President of the African Baptist Assembly of PIM Reverend William Mitambo implores Malawians to be humble always as the nation struggles with the virus.
He supports the idea that Chilembwe Day commemorations can he held at a later day due to the Covid-19 pandemic, which is spreading exponentially.
Mitambo says the decision has been arrived at by the church’s top leadership, government officials, national public events committee, health officials and Chiradzulu District Commissioner.
“This year’s theme is ‘Malawi, Turn Away from Sin’ and it is derived from 2 Timothy 3:1-7. We should remember that there will be difficult times in the last days. But let us all demonstrate unity and solidarity by joining hands in seeking God’s favours.
“It is really painful that the pandemic continues claiming lives of our brothers and sisters. I, therefore, ask everyone to obey and trust the Lord forever because he protects us and is our refuge. Let us continue observing measures prescribed by health experts such as washing hands frequently, observing social distance, avoiding hand shaking and always wearing a face mask,” Mitambo says.
He adds that Chilembwe envisioned African countries being independent from the colonial administration to ably transform and improve their own livelihoods.
“It is for this reason that engaging citizens to access quality education would emancipate the nation from poverty to prosperity. We need to draw significant lessons from what Chilembwe did,” the religious leader says.
PIM is said to have made tangible strides towards the advancement of its works in Africa despite some setbacks that hinder effective and efficient progress of the work.
It has strengthened evangelism in many parts of Malawi, South Africa, Zambia, Zimbabwe, the Democratic Republic of Congo and Mozambique. The leaders have held evangelism crusades in some districts in Malawi.
More church evangelists have also joined pastoral training at PIM Theological College.
Mitambo says: “The church has managed to train 19 pastors within three years and, by God’s grace, they were ordained on July 26 last year. Out of the 19 pastors, 17 were from Malawi and two from Mozambique.”
On his part, Reverend John Mukitiha, who is the church’s executive secretary, says PIM Christians are bonded together by their faith in Christ and that they plays an active role in propagating the gospel under Baptist doctrines.

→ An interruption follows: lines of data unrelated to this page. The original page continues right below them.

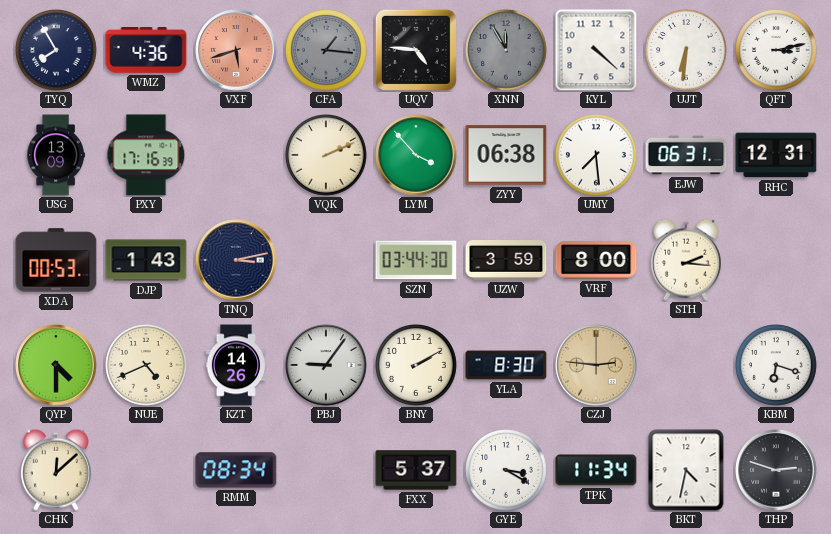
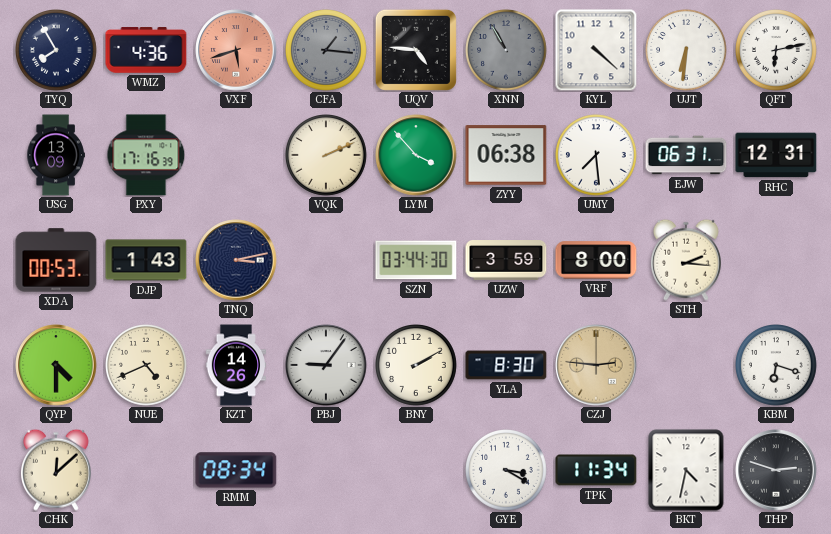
XNN: 11:55 -> 10:55
QFT: 3:13 -> 6:13
FXX: 5:37 -> none
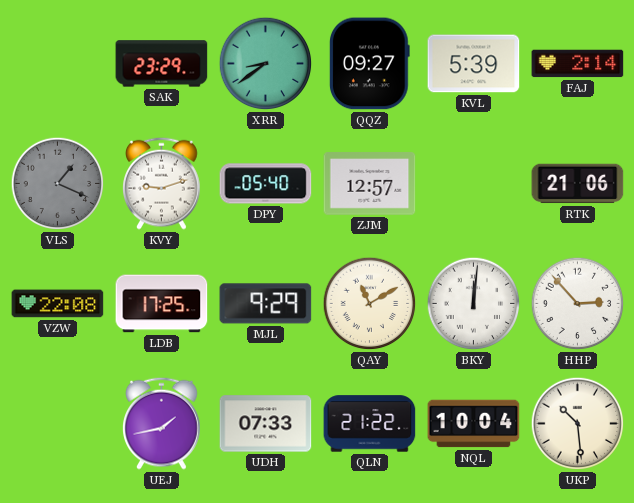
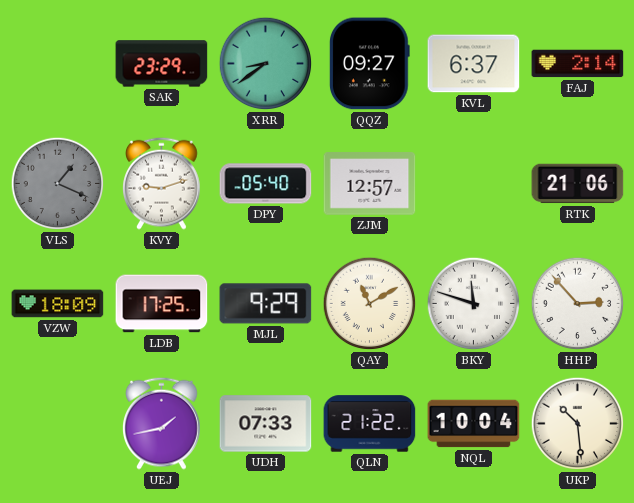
KVL: 5:39 -> 6:37
VZW: 22:08 -> 18:09
BKY: 12:01 -> 11:48
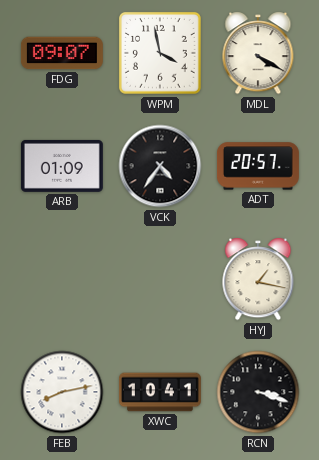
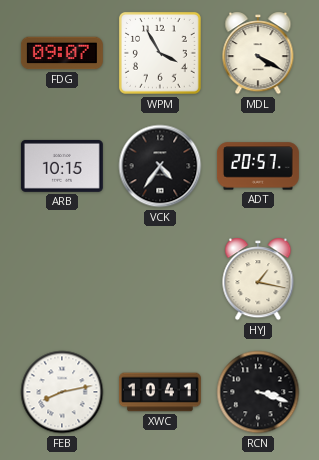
WPM: 3:58 -> 3:55
ARB: 01:09 -> 10:15
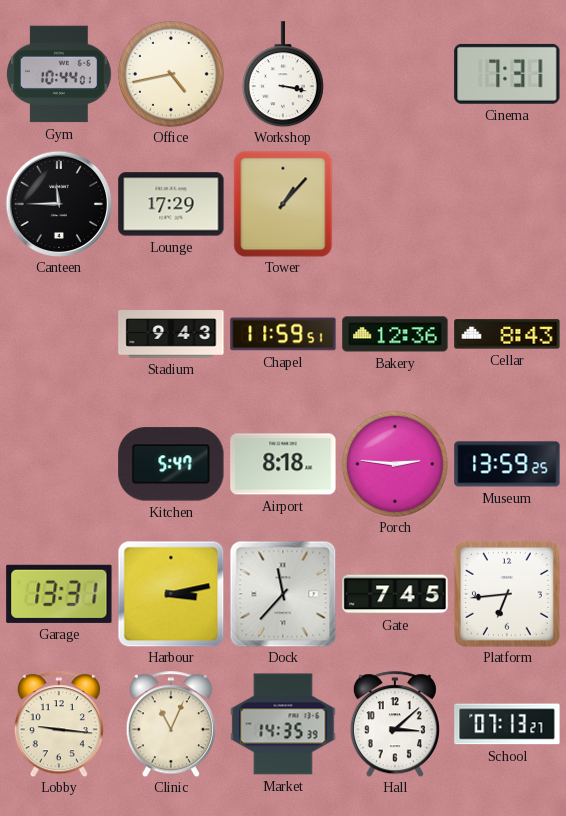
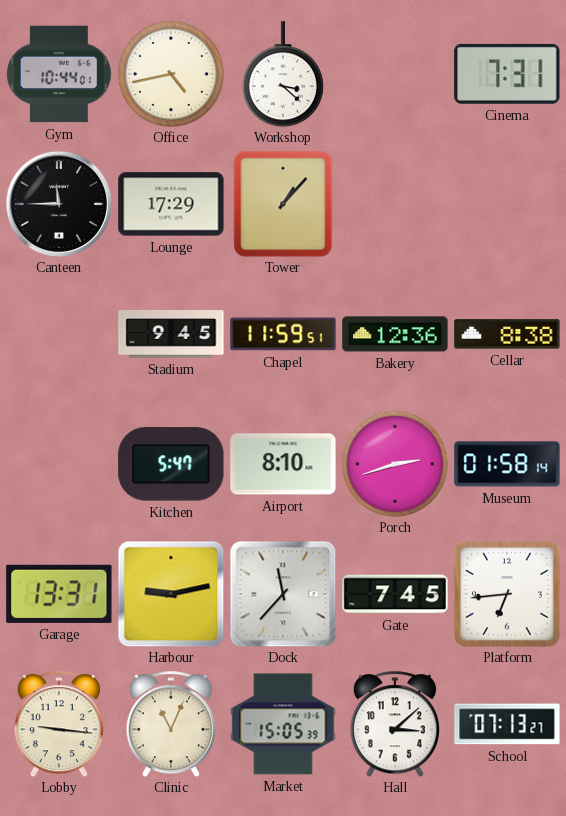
Workshop: 3:17 -> 3:22
Stadium: 9:43 -> 9:45
Cellar: 8:43 -> 8:38
Airport: 8:18 -> 8:10
Porch: 2:46 -> 2:42
Museum: 13:59 -> 01:58
Harbour: 3:13 -> 9:13
Market: 14:35 -> 15:05
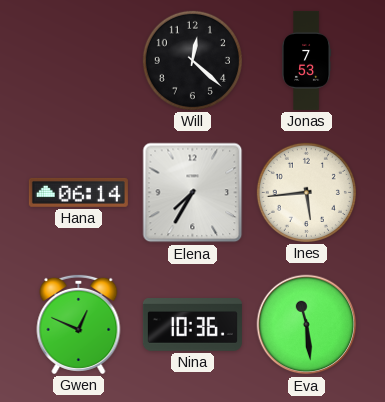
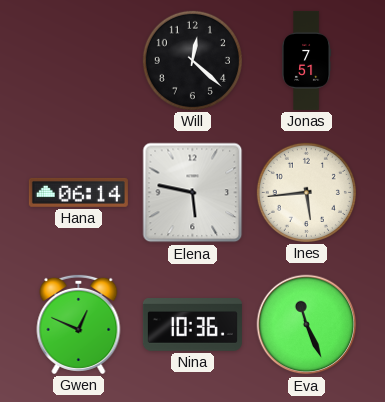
Jonas: 7:53 -> 7:51
Elena: 7:35 -> 5:47
Eva: 11:29 -> 11:26
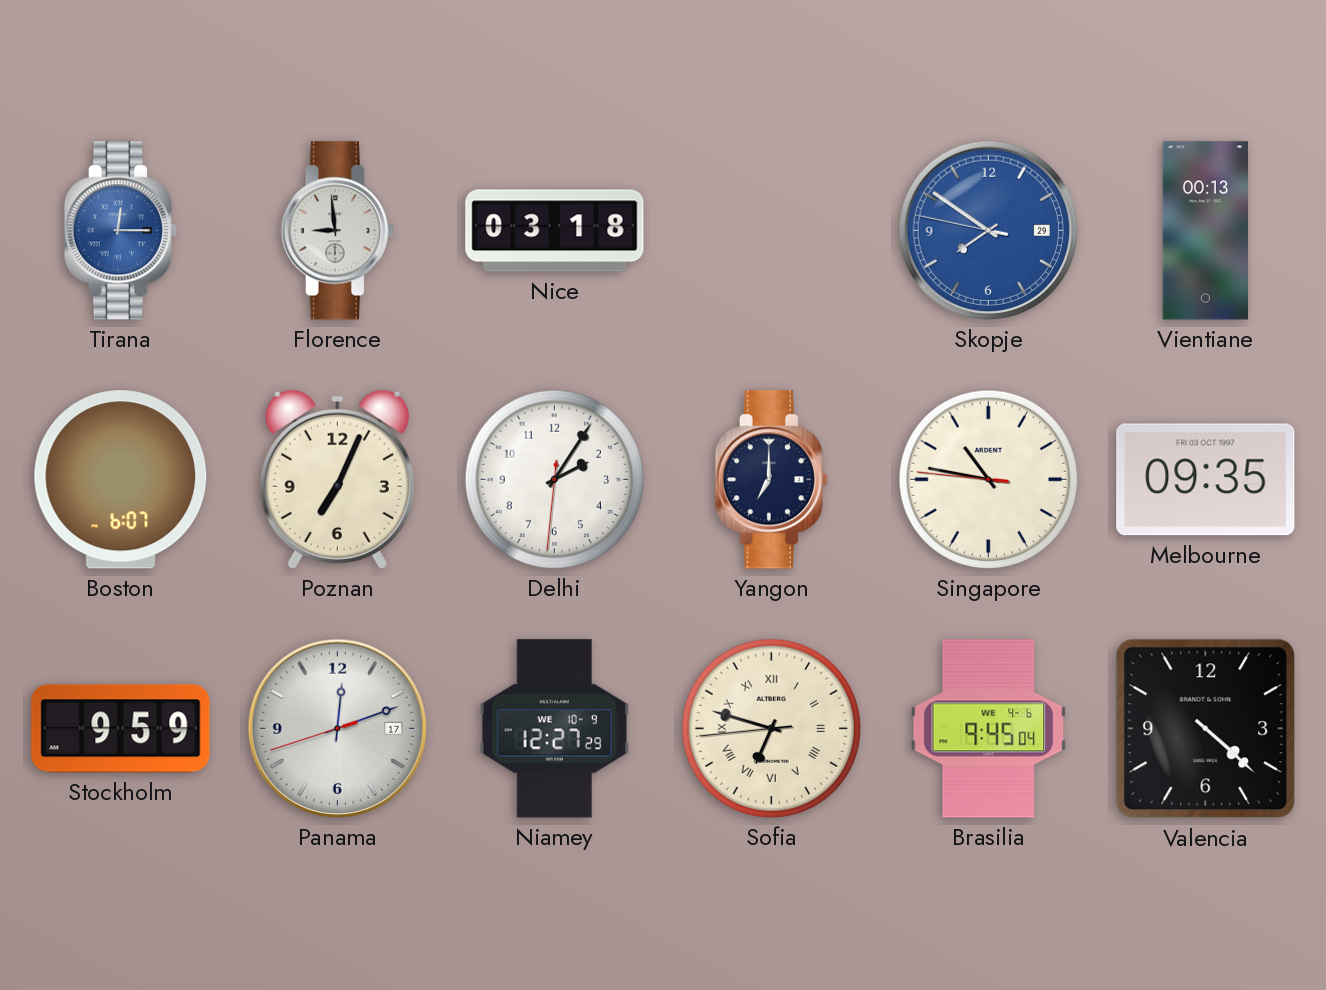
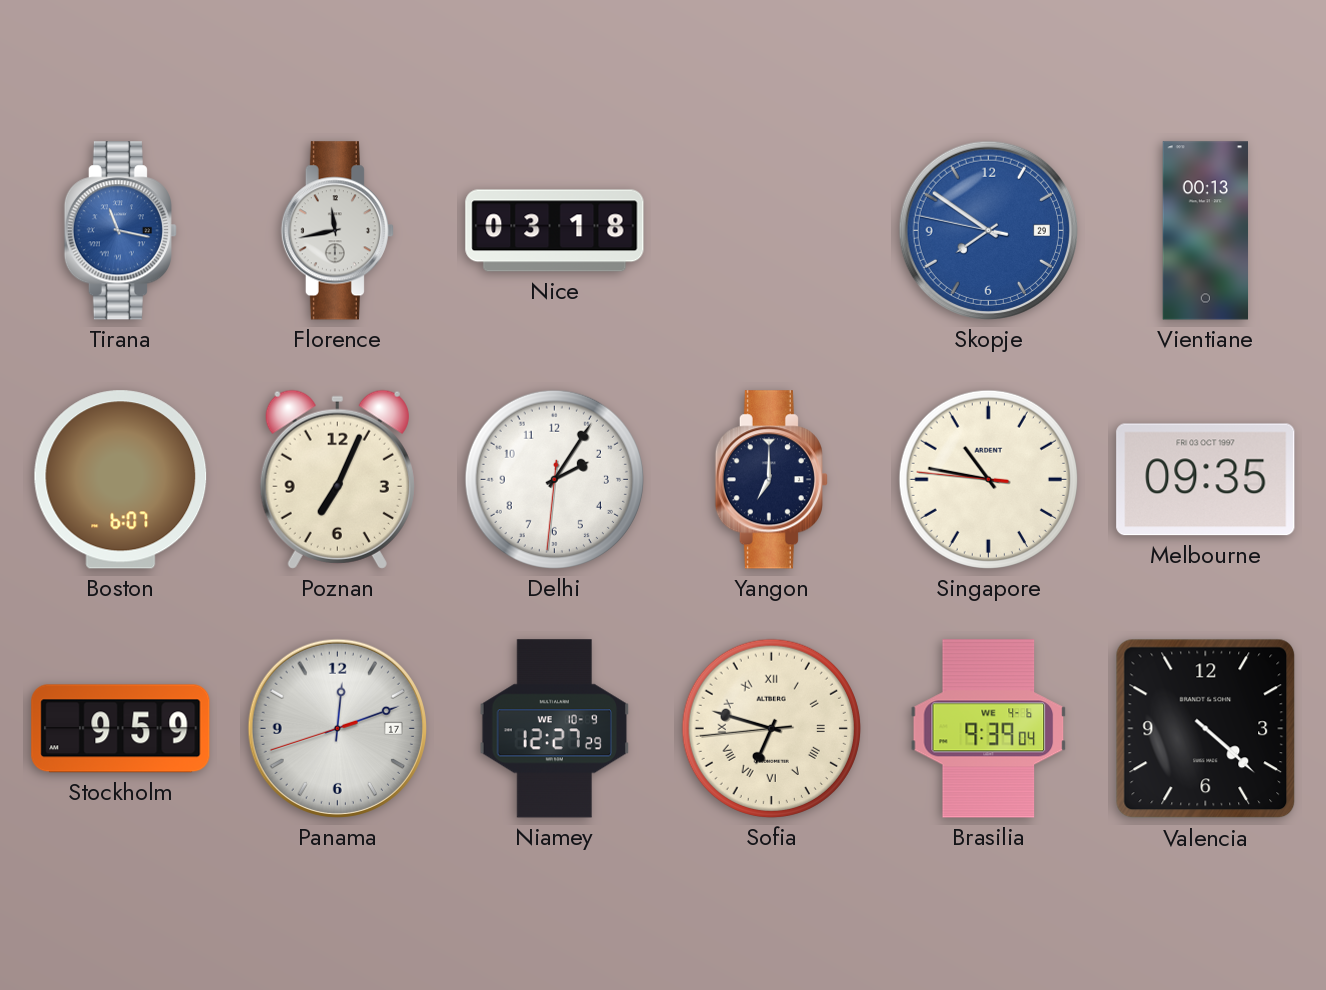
Tirana: 12:15 -> 11:17
Florence: 8:59 -> 11:43
Brasilia: 9:45 -> 9:39
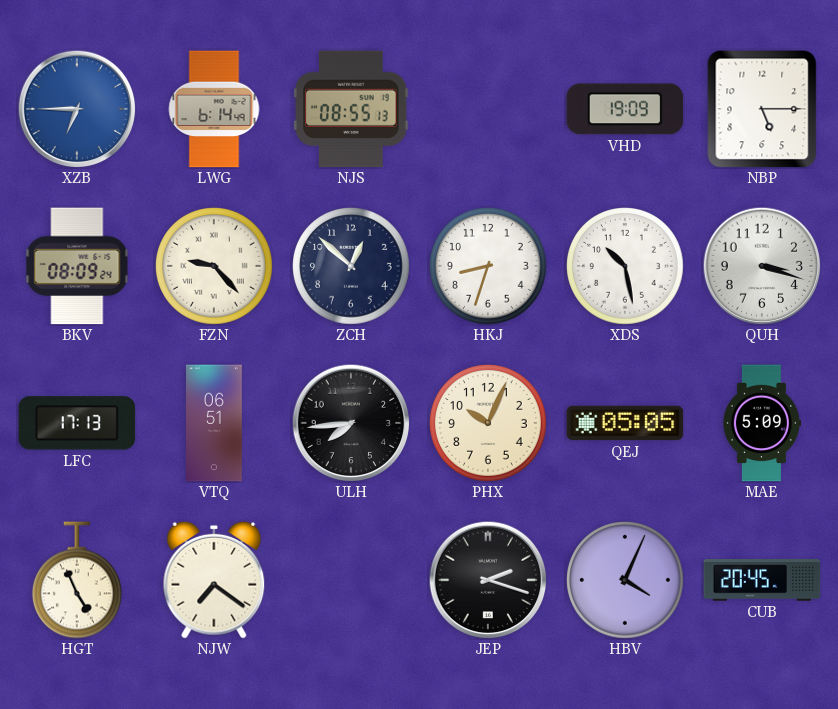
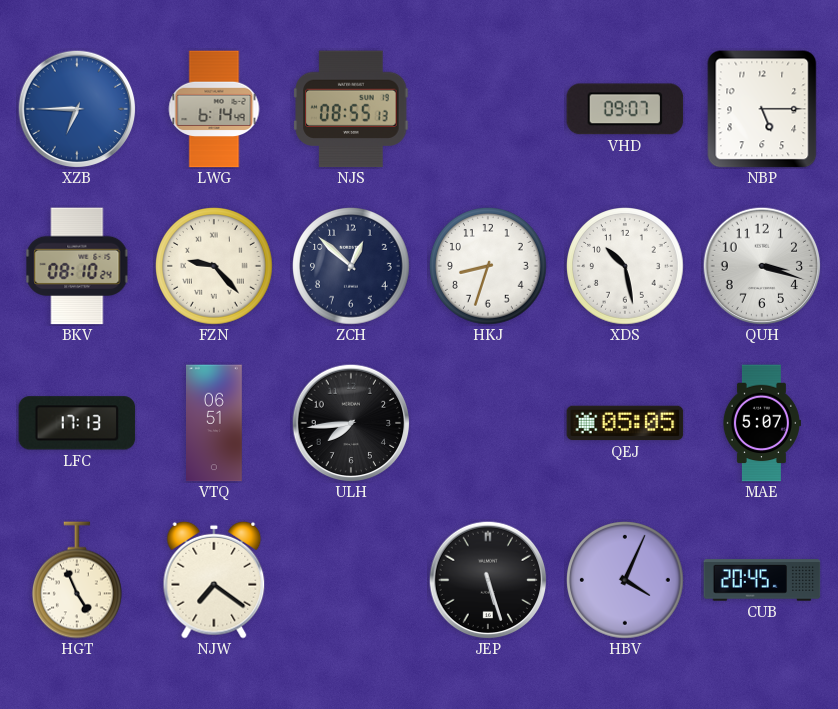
VHD: 19:09 -> 09:07
BKV: 08:09 -> 08:10
PHX: 10:04 -> none
MAE: 5:09 -> 5:07
JEP: 2:18 -> 5:27
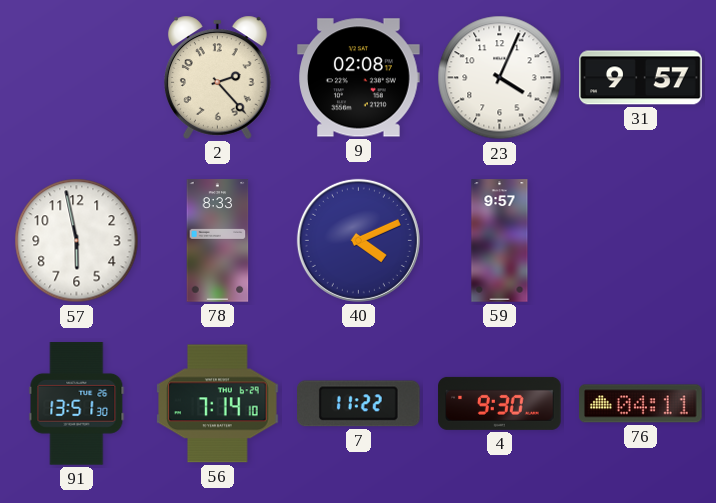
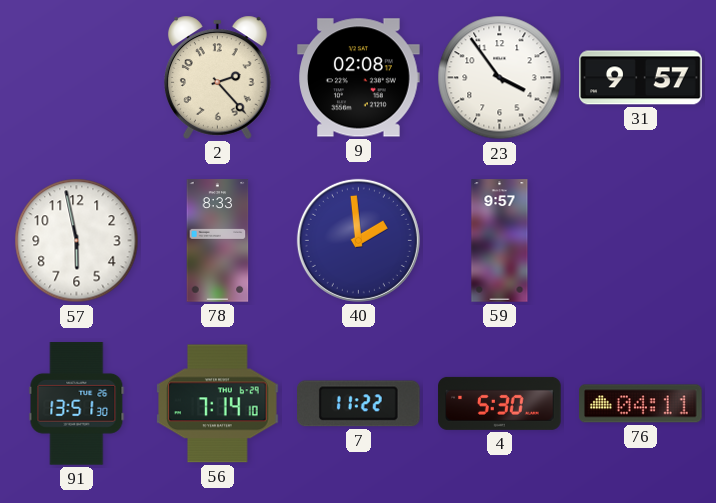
23: 4:04 -> 3:54
40: 4:11 -> 1:59
4: 9:30 -> 5:30
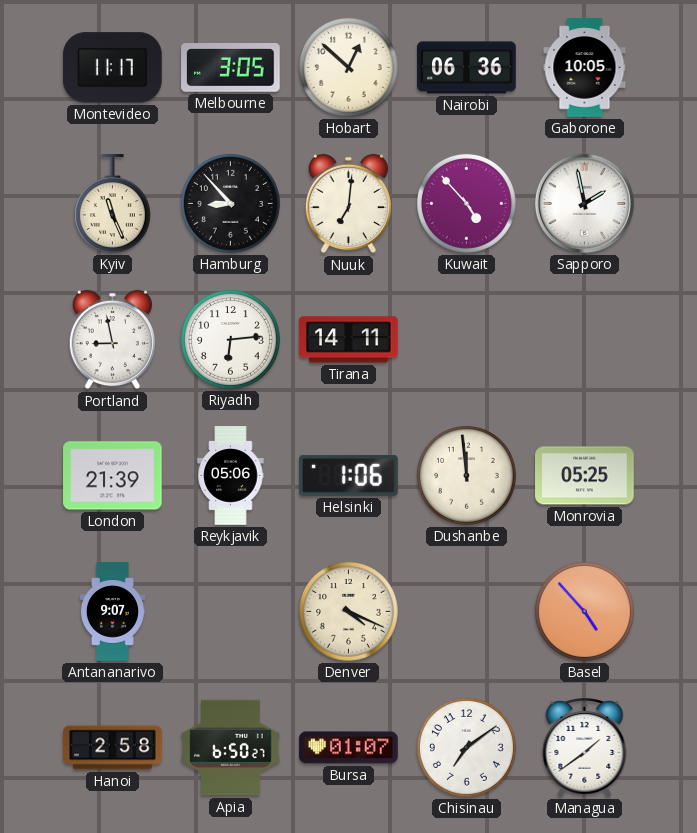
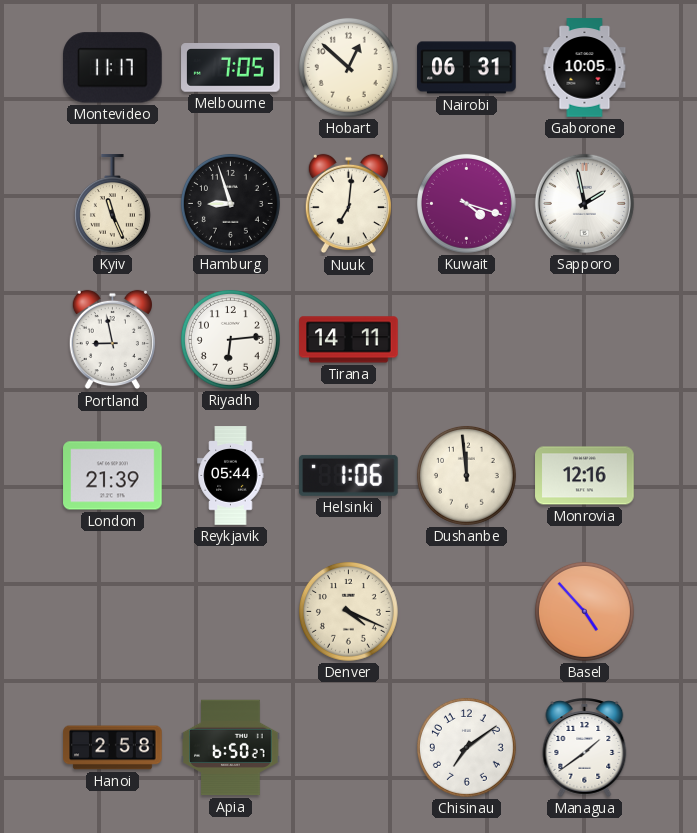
Melbourne: 3:05 -> 7:05
Nairobi: 06:36 -> 06:31
Hamburg: 8:53 -> 8:57
Kuwait: 4:53 -> 4:18
Reykjavik: 05:06 -> 05:44
Monrovia: 05:25 -> 12:16
Antananarivo: 9:07 -> none
Bursa: 01:07 -> none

Mukitiha says youth through Baptist Young People’s Union (BYPU), are strongly united as members of Christ’s body.
“Over the years, BYPU youths have been engaged in evangelism, prayer, fellowship and charity work. It is currently led by a pastor to help mould the youths into responsible and productive future citizens.
“This has also assisted them to have a vibrant ministry and follow guidelines that the church offers for the smooth running of the ministry,” he adds.